Here is the basic rundown. Your body burns through a set amount of calories every day to just keep you living. This is called non-exercise activity thermogenesis… which basically means “everything you do that is not considered exercise.” This ranges from the way you wave your hands while you talk to how often you pick your nose and everything in between. This is why habitually taking the stairs instead of the elevator makes a difference. This will be abbreviated as NEAT. You can also Google NEAT and get a million other summaries of it.
NEAT is part of a larger system. That larger system is how your body effectively balances the energy you take in throughout the day. This energy, as described at the very beginning, is calories.
What is a “calorie”?
It’s incredibly important to break here and understand what a calorie is. Calories are not some ethereal, abstract concept. They are a measurement of energy. Specifically, it is the amount of energy needed to raise the temperature of 1 gram of water, sitting in a space with the pressure of 1 standard atmosphere, 1 degree Celsius.** (More on the calorie here)

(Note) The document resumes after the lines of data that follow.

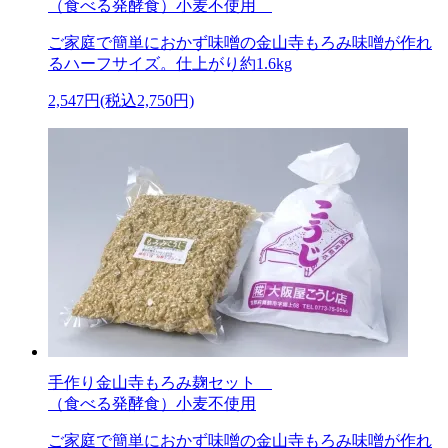
（食べる発酵食）小麦不使用
ご家庭で簡単におかず味噌の金山寺もろみ味噌が作れ
るハーフサイズ。仕上がり約1.6kg
2,547円(税込2,750円)
手作り金山寺もろみ麹セット
（食べる発酵食）小麦不使用
ご家庭で簡単におかず味噌の金山寺もろみ味噌が作れ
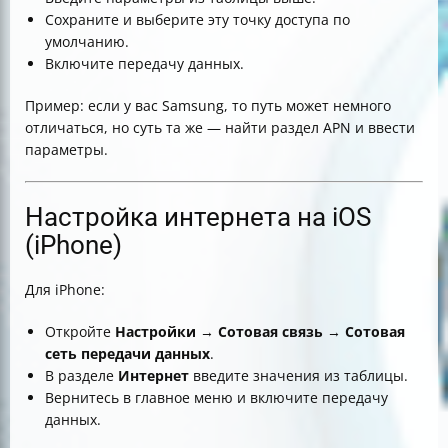
Сохраните и выберите эту точку доступа по
умолчанию.
Включите передачу данных.
Пример: если у вас Samsung, то путь может немного
отличаться, но суть та же — найти раздел APN и ввести
параметры.
Настройка интернета на iOS
(iPhone)
Для iPhone:
Откройте
Настройки
→
Сотовая связь
→
Сотовая
сеть передачи данных
.
В разделе
Интернет
введите значения из таблицы.
Вернитесь в главное меню и включите передачу
данных.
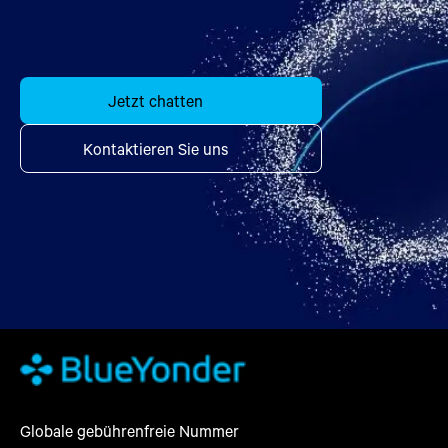
Jetzt chatten
Kontaktieren Sie uns
Globale gebührenfreie Nummer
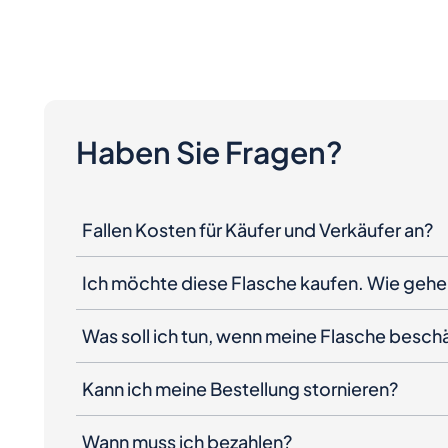
Haben Sie Fragen?
Fallen Kosten für Käufer und Verkäufer an?
Ich möchte diese Flasche kaufen. Wie gehe 
Was soll ich tun, wenn meine Flasche besc
Kann ich meine Bestellung stornieren?
Wann muss ich bezahlen?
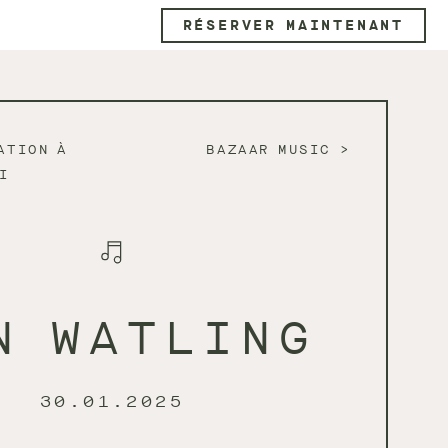
RÉSERVER MAINTENANT
ATION À
BAZAAR MUSIC
I
N WATLING
30.01.2025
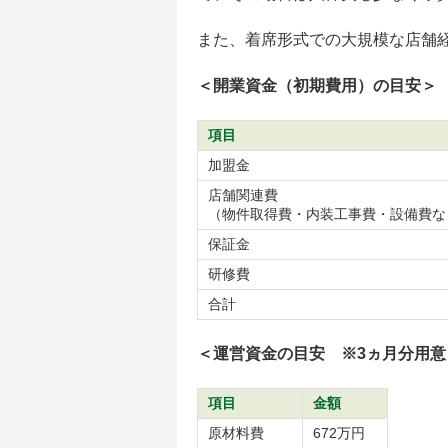
また、着席形式での大規模な店舗
＜開業資金（初期費用）の目安＞
項目
加盟金
店舗関連費
（物件取得費・内装工事費・設備費な
保証金
研修費
合計
＜運営資金の目安 ※3ヵ月分用意
項目
金額
原材料費
672万円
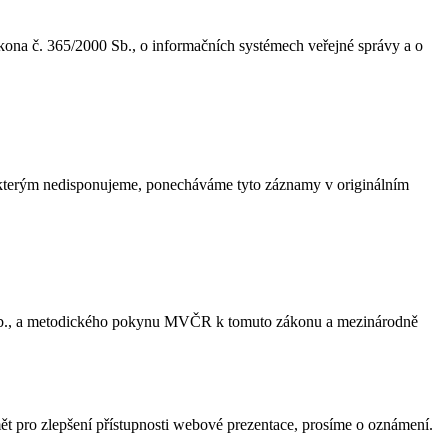
zákona č. 365/2000 Sb., o informačních systémech veřejné správy a o
, kterým nedisponujeme, ponecháváme tyto záznamy v originálním
 Sb., a metodického pokynu MVČR k tomuto zákonu a mezinárodně
 pro zlepšení přístupnosti webové prezentace, prosíme o oznámení.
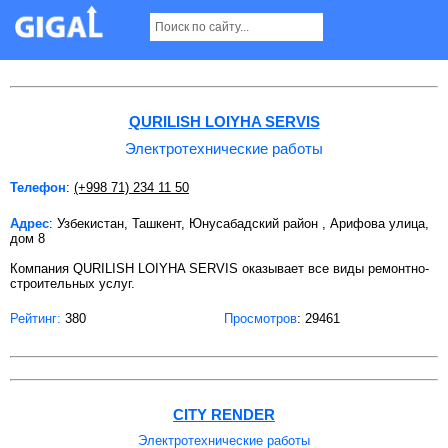
Электротехнические работы в Ташкенте
QURILISH LOIYHA SERVIS
Электротехнические работы
Телефон
:
(+998 71) 234 11 50
Адрес
: Узбекистан, Ташкент, Юнусабадский район , Арифова улица,
дом 8
Компания QURILISH LOIYHA SERVIS оказывает все виды ремонтно-
строительных услуг.
Рейтинг:
380
Просмотров
: 29461
CITY RENDER
Электротехнические работы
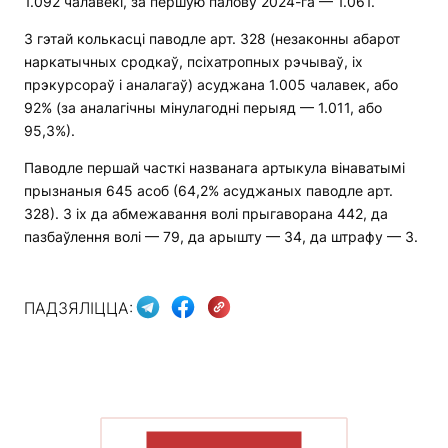
1.092 чалавекі, за першую палову 2024-га — 1.061.
З гэтай колькасці паводле арт. 328 (незаконны абарот
наркатычных сродкаў, псіхатропных рэчываў, іх
прэкурсораў і аналагаў) асуджана 1.005 чалавек, або
92% (за аналагічны мінулагодні перыяд — 1.011, або
95,3%).
Паводле першай часткі названага артыкула вінаватымі
прызнаныя 645 асоб (64,2% асуджаных паводле арт.
328). З іх да абмежавання волі прыгаворана 442, да
пазбаўлення волі — 79, да арышту — 34, да штрафу — 3.
ПАДЗЯЛІЦЦА:
ПАКАЗАЦЬ БОЛЬШ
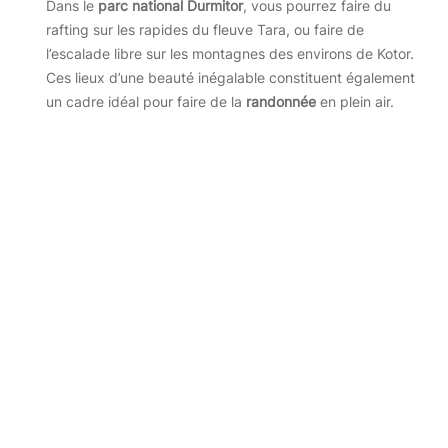
Dans le
parc national
Durmitor
, vous pourrez faire du
rafting sur les rapides du fleuve Tara, ou faire de
l’escalade libre sur les montagnes des environs de Kotor.
Ces lieux d’une beauté inégalable constituent également
un cadre idéal pour faire de la
randonnée
en plein air.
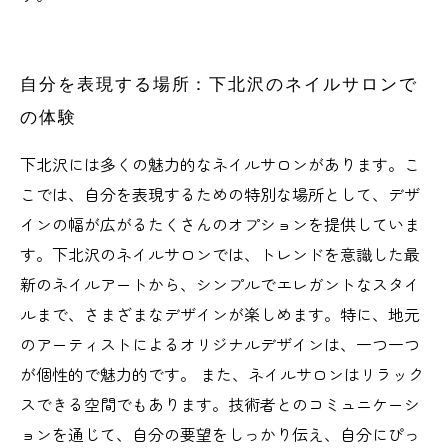
自分を表現する場所：下北沢のネイルサロンで
の体験
下北沢には多くの魅力的なネイルサロンがあります。こ
こでは、自分を表現するための特別な場所として、デザ
インの幅が広がるたくさんのオプションを提供していま
す。下北沢のネイルサロンでは、トレンドを意識した最
新のネイルアートから、シンプルでエレガントなスタイ
ルまで、さまざまなデザインが楽しめます。特に、地元
のアーティストによるオリジナルデザインは、一つ一つ
が個性的で魅力的です。 また、ネイルサロンはリラック
スできる空間でもあります。技術者とのコミュニケーシ
ョンを通じて、自分の要望をしっかり伝え、自分にぴっ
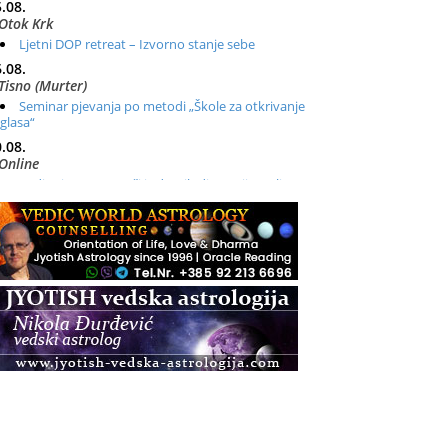
.08.
Otok Krk
Ljetni DOP retreat – Izvorno stanje sebe
.08.
Tisno (Murter)
Seminar pjevanja po metodi „Škole za otkrivanje
glasa“
.08.
Online
Radionica: Pomagači iz drugih dimenzija Online –
otvoreno za sve
.08.
Zagreb+Online
Osnovni ThetaHealing® tečaj, Zagreb i Online
.08.
Zagreb
Osnovna radionica za izscjeljivanje pranom (Basic
Pranic Healing course)
Pula
Access BARS®, otpusti stres
.08.
Pula
Access Energetski Facelift®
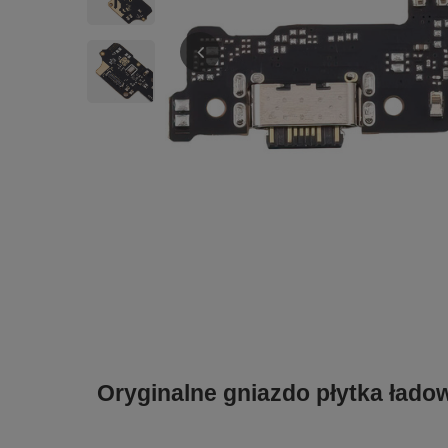
Oryginalne gniazdo płytka ład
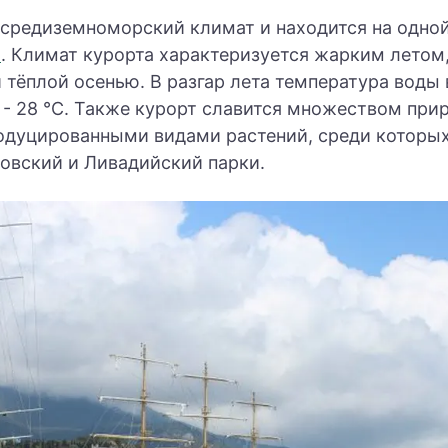
 средиземноморский климат и находится на одной
й
. Климат курорта характеризуется жарким летом
тёплой осенью. В разгар лета температура воды 
 - 28 °C. Также курорт славится множеством при
родуцированными видами растений, среди которы
овский и Ливадийский парки.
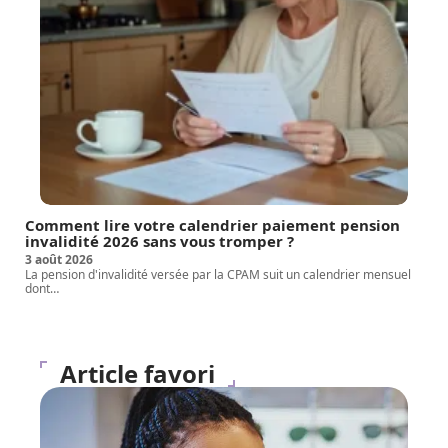
Comment lire votre calendrier paiement pension
invalidité 2026 sans vous tromper ?
3 août 2026
La pension d'invalidité versée par la CPAM suit un calendrier mensuel
dont
…
Article favori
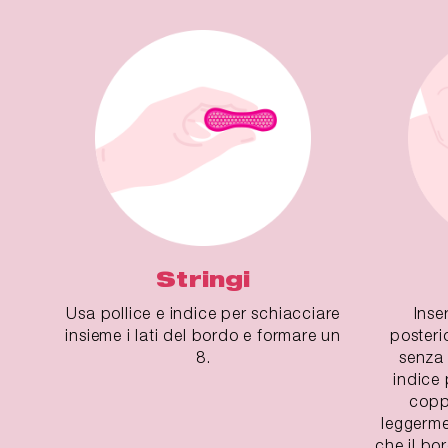
Stringi
Usa pollice e indice per schiacciare
Inse
insieme i lati del bordo e formare un
posteri
8.
senza 
indice 
copp
leggerme
che il bo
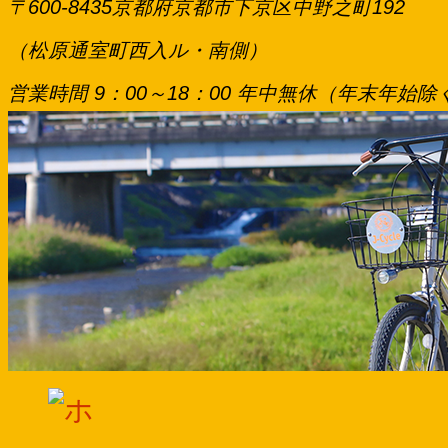
〒600-8435京都府京都市下京区中野之町192
（松原通室町西入ル・南側）
営業時間 9：00～18：00 年中無休（年末年始除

How are calories in food measured?
You might be thinking, “but what does heating water have to do with what I’m eating?” As a direct correlation, absolutely nothing. However, there is one way to find out how much energy your food has with reference to heating water. I present to you, the Atwater System. The short version is this: put your food in a sphere that has an endless supply of oxygen. Surround that sphere with water and be at around sea level. Now literally light your food on fire, let it burn to ashes, and calculate the heat of the water afterwards. You have now calculated the amount of energy in your food.***
What does energy have to do with body weight?
This is crucially significant because now we can related it to a fundamental law of the universe: energy cannot be created nor destroyed.**** This means that energy has to become something else. In other words, the energy from your food will always retain its energy, albeit in different forms (heat, waste, fat, muscle, etc). This is where the concept of weight manipulation becomes front and center. If you have excess energy, that energy will become fat, muscle, either, or both. Similarly, if you aren’t taking in enough energy to maintain the biological processes carried out by your body, your body will then break down fat and muscle to fuel itself.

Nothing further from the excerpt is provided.